Que sea ligero, que proteja bien, que tenga un buen aroma… y que no deje la cara blanca. Son muchos los requisitos que podemos exigir hoy al protector solar -para algo vivimos en la era de la hiperespecialización del fotoprotector- y esta última exigencia, la del rastro invisible, es del todo innegociable.

¿Por qué algunos protectores dejan huella blanca?

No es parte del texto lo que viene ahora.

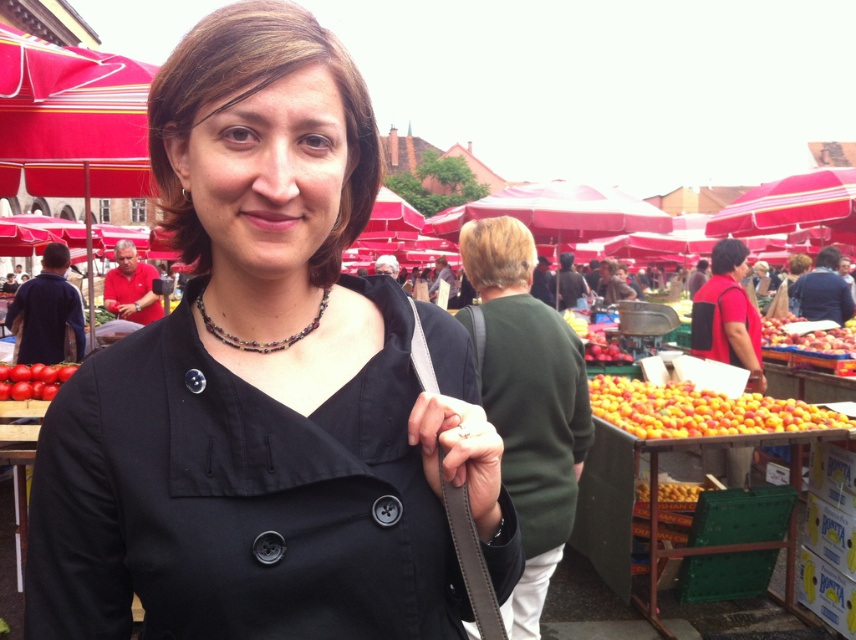 Which of these two, black matte coat at center or green matte sweater at center, stands taller?

green matte sweater at center

Is point (461, 460) positioned before point (545, 349)?

Yes, it is in front of point (545, 349).

What do you see at coordinates (265, 385) in the screenshot? Image resolution: width=856 pixels, height=640 pixels. I see `black matte coat at center` at bounding box center [265, 385].

I want to click on black matte coat at center, so coord(265,385).

Is black matte coat at center thinner than red fabric vendor at left?

Indeed, black matte coat at center has a lesser width compared to red fabric vendor at left.

Can you confirm if black matte coat at center is wider than red fabric vendor at left?

Incorrect, black matte coat at center's width does not surpass red fabric vendor at left's.

Is point (69, 627) positioned before point (116, 243)?

Yes, it is in front of point (116, 243).

The width and height of the screenshot is (856, 640). Identify the location of black matte coat at center. (265, 385).

Is yellow matte peaches at right above shiny red tomato at lower left?

No.

Is yellow matte peaches at right positioned in front of shiny red tomato at lower left?

No, yellow matte peaches at right is further to the viewer.

The image size is (856, 640). I want to click on yellow matte peaches at right, so 700,410. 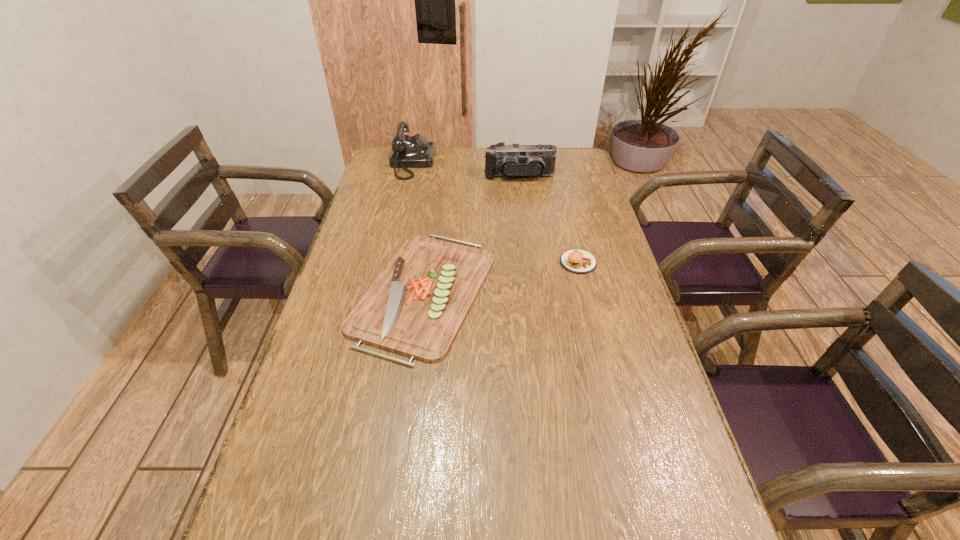 Locate an element on the screen. This screenshot has height=540, width=960. telephone is located at coordinates point(416,151).

Identify the location of camcorder. Image resolution: width=960 pixels, height=540 pixels. (534, 161).

Where is `patty`? patty is located at coordinates (578, 261).

At what (x,y) coordinates should I click in order to perform the action: click on the shortest object. Please return your answer as a coordinate pair (x, y). This screenshot has width=960, height=540. Looking at the image, I should click on (417, 305).

This screenshot has width=960, height=540. I want to click on vacant space located 0.180m on the dial of the telephone, so click(477, 163).

Locate an element on the screen. free space located 0.260m on the front-facing side of the camcorder is located at coordinates (525, 222).

I want to click on blank space located 0.050m on the front of the second shortest object, so point(584,286).

Locate an element on the screen. The image size is (960, 540). blank space located 0.340m on the back of the chopping board is located at coordinates (439, 183).

This screenshot has width=960, height=540. Identify the location of telephone at the far edge. (416, 151).

I want to click on camcorder at the far edge, so click(534, 161). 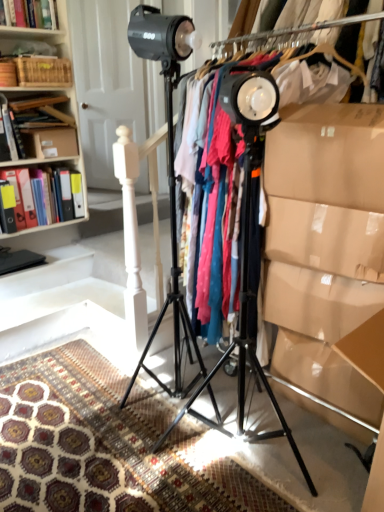 Question: Can you confirm if matte plastic folders at left, which is the 2th book from bottom to top, is shorter than hardcover book at upper left, positioned as the 3th book in bottom-to-top order?

Choices:
 (A) no
 (B) yes

Answer: (A)

Question: From the image's perspective, would you say matte plastic folders at left, which is the 2th book from bottom to top, is positioned over hardcover book at upper left, the 1th book when ordered from top to bottom?

Choices:
 (A) yes
 (B) no

Answer: (B)

Question: Is matte plastic folders at left, positioned as the second book in top-to-bottom order, far from hardcover book at upper left, the 1th book when ordered from top to bottom?

Choices:
 (A) yes
 (B) no

Answer: (B)

Question: Is hardcover book at upper left, positioned as the 3th book in bottom-to-top order, at the back of matte plastic folders at left, positioned as the second book in top-to-bottom order?

Choices:
 (A) yes
 (B) no

Answer: (B)

Question: Can you confirm if matte plastic folders at left, positioned as the second book in top-to-bottom order, is smaller than hardcover book at upper left, positioned as the 3th book in bottom-to-top order?

Choices:
 (A) yes
 (B) no

Answer: (B)

Question: Is matte plastic folders at left, positioned as the second book in top-to-bottom order, at the left side of hardcover book at upper left, the 1th book when ordered from top to bottom?

Choices:
 (A) no
 (B) yes

Answer: (B)

Question: Considering the relative sizes of black matte tripod at center, placed as the first tripod when sorted from right to left, and hardcover book at upper left, positioned as the 3th book in bottom-to-top order, in the image provided, is black matte tripod at center, placed as the first tripod when sorted from right to left, wider than hardcover book at upper left, positioned as the 3th book in bottom-to-top order,?

Choices:
 (A) no
 (B) yes

Answer: (B)

Question: Considering the relative sizes of black matte tripod at center, the 2th tripod when ordered from left to right, and hardcover book at upper left, positioned as the 3th book in bottom-to-top order, in the image provided, is black matte tripod at center, the 2th tripod when ordered from left to right, smaller than hardcover book at upper left, positioned as the 3th book in bottom-to-top order,?

Choices:
 (A) yes
 (B) no

Answer: (B)

Question: From a real-world perspective, is black matte tripod at center, the 2th tripod when ordered from left to right, on top of hardcover book at upper left, positioned as the 3th book in bottom-to-top order?

Choices:
 (A) no
 (B) yes

Answer: (A)

Question: Are black matte tripod at center, the 2th tripod when ordered from left to right, and hardcover book at upper left, the 1th book when ordered from top to bottom, far apart?

Choices:
 (A) no
 (B) yes

Answer: (B)

Question: Considering the relative sizes of black matte tripod at center, the 2th tripod when ordered from left to right, and hardcover book at upper left, the 1th book when ordered from top to bottom, in the image provided, is black matte tripod at center, the 2th tripod when ordered from left to right, thinner than hardcover book at upper left, the 1th book when ordered from top to bottom,?

Choices:
 (A) yes
 (B) no

Answer: (B)

Question: Is hardcover book at upper left, the 1th book when ordered from top to bottom, at the back of black matte tripod at center, the 2th tripod when ordered from left to right?

Choices:
 (A) yes
 (B) no

Answer: (B)

Question: Does black matte tripod at center, which is the first tripod from left to right, have a smaller size compared to matte plastic folders at left, which is the 2th book from bottom to top?

Choices:
 (A) no
 (B) yes

Answer: (A) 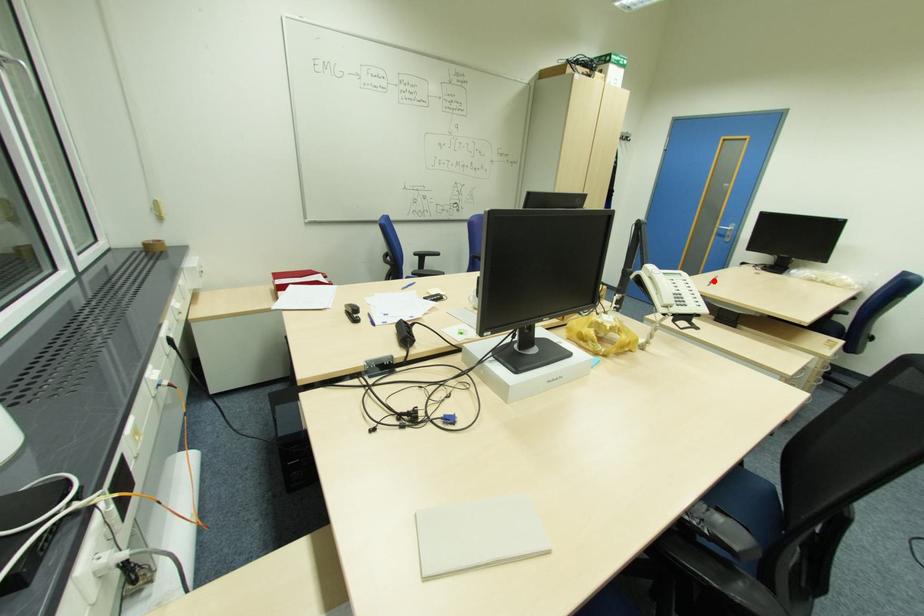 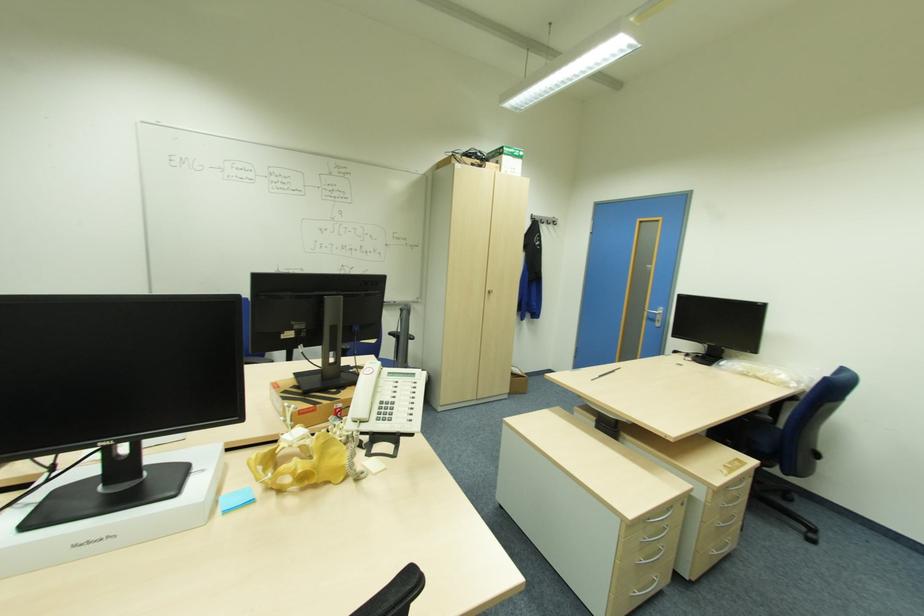 Question: I am providing you with two images of the same scene from different viewpoints. In image1, a red point is highlighted. Considering the same 3D point in image2, which of the following is correct?

Choices:
 (A) It is closer
 (B) It is farther

Answer: (A) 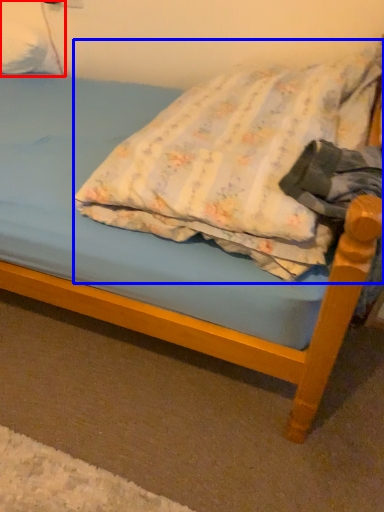 Question: Among these objects, which one is nearest to the camera, pillow (highlighted by a red box) or pillow (highlighted by a blue box)?

Choices:
 (A) pillow
 (B) pillow

Answer: (B)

La respuesta breve dice que depende del filtro solar y su versión. La respuesta extendida empieza diferenciando los dos tipos de filtros solares que existen: los filtros físicos (o minerales), como el dióxido de titanio y el óxido de zinc, y los filtros químicos, como la avobenzona u oxibenzona, como explica la Skin Cancer Foundation.

“Los filtros químicos contienen compuestos que absorben los rayos UV. Los convierten y neutralizan antes de que dañen la piel. Los filtros minerales crean una barrera física que refleja y dispersa los rayos UV en la superficie de la piel”, explican desde The Ordinary. “Ambos filtros, tanto los químicos como los minerales, pueden utilizarse en una fórmula para ofrecer una excelente protección UV, porque la realidad es que es muy difícil formular un protector solar solo con filtros minerales que sea verdaderamente transparente, ligero y a un precio accesible; especialmente cuando se busca un producto que ofrezca un SPF alto”. Para evitar el efecto “huella blanca” al usar protector solar con filtros minerales busca fórmulas en versiones micronizadas o con color, para un acabado más natural. También son recomendables los protectores solares con texturas ligeras como fluidos o sprays, que se absorben fácilmente y minimizan la probabilidad de dejar residuos.